Akenfield has such a deep family and personal connection for you, with your father directing the 1974 film. How does it feel to now bring this story to the stage yourself?
It’s a bit overwhelming. It gets me right on the funny bone. But I feel surprisingly sure footed – as if every life experience and every work experience has led me to this point.
The adaptation by Glenn Wilhide draws on Ronald Blythe’s intimate accounts of rural Suffolk. What elements of the book were most important for you to preserve in this staging?
I commissioned Glenn to adapt Ronnie’s book, because he is so skilled with structure, and because I knew he’d do thorough research and faithfully convey Ronnie’s meaning in dramatic form. The book is 49 testimonies plus Ronnie’s own voice, making 50 – too much to fit into one play. But Glenn has written something bold and fresh that conveys the heart of it. Much of the book is profoundly shocking, and I felt it important to amplify that truth and not flinch away from it or try to put a rosy glow on what was a ferociously hard life.
The production features an entirely local cast, with both professional actors and people rooted in farming communities. What has working with this blend of performers brought to the piece?
The cast have deep roots in this place, and the voices of their forebears are ringing in their ears. The blend of performers raises everyone’s game. I don’t think you’ll be able to tell who is a professional actor and who isn’t. Entrusting non-actors with a famous piece of work, and with creating new roles in a fine new play, encourages them to dig deep. It creates an exciting and dynamic working environment and preserves authenticity.
You’ve described the play as “surprisingly relevant now.” In what ways do you see the themes of Akenfield resonating with audiences today?
Ronnie gave a voice, and a hauntingly beautiful one, to people on the bottom rung of the ladder. Forgotten people. People who were persistently exploited by farmers and a ruling class who generally believed the poor deserved to remain that way. I wish that wasn’t relevant now but I see economic exploitation on the rise, everywhere.
With set design by sculptor Laurence Edwards and music by Finn and Rowan Collinson, this production has a strong artistic and local flavour. How have these collaborations shaped the atmosphere and storytelling of the show?
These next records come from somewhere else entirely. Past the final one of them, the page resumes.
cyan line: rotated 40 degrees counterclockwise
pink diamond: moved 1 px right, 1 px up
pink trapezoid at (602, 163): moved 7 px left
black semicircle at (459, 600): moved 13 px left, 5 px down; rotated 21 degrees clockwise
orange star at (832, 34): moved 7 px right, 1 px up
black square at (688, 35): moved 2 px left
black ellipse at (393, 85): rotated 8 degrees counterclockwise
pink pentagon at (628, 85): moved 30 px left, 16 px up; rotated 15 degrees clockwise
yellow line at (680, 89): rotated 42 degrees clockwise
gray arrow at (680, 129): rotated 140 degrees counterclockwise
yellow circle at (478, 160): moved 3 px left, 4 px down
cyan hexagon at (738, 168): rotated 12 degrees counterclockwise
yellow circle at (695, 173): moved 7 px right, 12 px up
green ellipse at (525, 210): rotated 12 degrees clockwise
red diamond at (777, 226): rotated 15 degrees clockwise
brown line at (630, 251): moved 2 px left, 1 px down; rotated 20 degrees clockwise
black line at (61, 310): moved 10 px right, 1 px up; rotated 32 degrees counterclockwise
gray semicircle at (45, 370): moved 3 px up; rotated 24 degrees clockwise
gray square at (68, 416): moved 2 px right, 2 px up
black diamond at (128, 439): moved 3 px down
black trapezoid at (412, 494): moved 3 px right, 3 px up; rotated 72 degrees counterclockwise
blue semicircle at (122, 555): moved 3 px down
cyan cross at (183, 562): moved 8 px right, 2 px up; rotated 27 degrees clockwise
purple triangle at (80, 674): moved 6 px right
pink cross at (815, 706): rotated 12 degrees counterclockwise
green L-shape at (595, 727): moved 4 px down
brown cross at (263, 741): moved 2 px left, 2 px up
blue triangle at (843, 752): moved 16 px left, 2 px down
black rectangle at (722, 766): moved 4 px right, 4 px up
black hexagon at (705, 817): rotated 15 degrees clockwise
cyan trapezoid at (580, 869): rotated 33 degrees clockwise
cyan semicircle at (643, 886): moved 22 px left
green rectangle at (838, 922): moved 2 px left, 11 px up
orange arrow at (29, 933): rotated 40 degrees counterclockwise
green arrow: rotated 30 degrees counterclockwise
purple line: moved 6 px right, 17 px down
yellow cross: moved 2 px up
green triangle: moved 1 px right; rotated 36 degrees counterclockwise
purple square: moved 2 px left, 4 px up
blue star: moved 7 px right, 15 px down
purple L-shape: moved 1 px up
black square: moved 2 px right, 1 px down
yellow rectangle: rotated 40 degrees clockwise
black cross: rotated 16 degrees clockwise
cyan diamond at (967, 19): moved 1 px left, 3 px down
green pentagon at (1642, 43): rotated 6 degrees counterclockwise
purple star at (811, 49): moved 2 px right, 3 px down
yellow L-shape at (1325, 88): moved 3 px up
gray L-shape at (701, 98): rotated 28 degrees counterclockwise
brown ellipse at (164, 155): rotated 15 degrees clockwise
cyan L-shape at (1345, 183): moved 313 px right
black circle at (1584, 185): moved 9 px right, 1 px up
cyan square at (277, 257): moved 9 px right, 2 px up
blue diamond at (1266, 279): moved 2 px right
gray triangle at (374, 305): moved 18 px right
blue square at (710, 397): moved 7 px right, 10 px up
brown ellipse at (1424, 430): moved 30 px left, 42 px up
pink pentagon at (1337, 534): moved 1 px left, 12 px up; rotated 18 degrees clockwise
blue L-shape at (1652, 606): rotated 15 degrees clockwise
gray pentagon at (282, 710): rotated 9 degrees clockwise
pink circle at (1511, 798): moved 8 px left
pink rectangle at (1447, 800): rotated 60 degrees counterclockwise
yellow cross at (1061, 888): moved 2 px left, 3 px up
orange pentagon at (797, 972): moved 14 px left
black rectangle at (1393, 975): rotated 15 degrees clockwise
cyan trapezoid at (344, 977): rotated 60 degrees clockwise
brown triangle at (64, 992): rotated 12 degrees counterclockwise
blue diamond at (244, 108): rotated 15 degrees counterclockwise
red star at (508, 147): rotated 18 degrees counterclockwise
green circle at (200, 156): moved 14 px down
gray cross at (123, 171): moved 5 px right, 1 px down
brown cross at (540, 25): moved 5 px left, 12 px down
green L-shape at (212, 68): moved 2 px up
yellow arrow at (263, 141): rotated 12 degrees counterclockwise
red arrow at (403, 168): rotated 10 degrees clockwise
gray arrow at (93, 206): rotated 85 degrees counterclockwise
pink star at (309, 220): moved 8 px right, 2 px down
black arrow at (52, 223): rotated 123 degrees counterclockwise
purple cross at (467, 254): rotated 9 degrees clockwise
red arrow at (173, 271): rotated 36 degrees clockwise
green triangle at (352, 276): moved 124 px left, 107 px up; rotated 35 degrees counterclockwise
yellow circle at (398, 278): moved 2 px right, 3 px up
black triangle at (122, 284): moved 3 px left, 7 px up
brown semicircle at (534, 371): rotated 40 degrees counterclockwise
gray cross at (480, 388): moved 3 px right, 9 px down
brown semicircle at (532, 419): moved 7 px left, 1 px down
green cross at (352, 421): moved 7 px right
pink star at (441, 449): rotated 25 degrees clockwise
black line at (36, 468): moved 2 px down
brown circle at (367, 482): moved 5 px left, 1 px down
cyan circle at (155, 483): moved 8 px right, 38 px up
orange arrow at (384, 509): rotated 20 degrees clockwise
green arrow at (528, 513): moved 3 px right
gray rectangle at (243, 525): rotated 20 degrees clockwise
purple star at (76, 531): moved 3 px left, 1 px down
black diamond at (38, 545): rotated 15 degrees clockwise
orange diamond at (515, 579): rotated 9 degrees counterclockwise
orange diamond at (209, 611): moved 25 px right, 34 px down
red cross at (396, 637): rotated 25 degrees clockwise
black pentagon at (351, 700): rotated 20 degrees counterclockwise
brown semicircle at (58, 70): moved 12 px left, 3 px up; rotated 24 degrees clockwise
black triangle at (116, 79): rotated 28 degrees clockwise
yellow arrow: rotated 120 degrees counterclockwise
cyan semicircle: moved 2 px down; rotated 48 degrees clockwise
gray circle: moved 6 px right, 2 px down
All the heads of department involved in Akenfield are local people and it’s an amazing line-up! I surrounded myself with people who matched my passion for this project – for both personal and aesthetic reasons. I wanted everyone to feel free to explore their connection to Akenfield, trusting that our shared passion would result in a coherent whole. It has been a tremendously joyful collaboration, with urgent care taken over every tiny detail of our production. It has been an absolute privilege for me to produce and direct this show.